◆ Description of the task ◆
Please count the lines in the data below that hold "компании" and answer with the number by itself.

*** Begin section ***

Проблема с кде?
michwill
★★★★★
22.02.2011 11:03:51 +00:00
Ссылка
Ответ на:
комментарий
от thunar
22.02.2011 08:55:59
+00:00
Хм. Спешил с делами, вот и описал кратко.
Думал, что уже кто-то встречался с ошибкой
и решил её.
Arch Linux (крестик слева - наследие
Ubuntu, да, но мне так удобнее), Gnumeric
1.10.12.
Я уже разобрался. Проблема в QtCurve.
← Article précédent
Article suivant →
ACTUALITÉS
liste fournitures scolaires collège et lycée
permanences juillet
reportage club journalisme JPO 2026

*** End section ***
*** Begin section ***

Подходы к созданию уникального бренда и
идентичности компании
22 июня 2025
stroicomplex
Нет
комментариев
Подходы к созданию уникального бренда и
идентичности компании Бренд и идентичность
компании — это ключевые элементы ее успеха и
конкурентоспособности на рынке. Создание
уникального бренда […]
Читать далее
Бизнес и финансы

*** End section ***

◆ Your solution ◆
3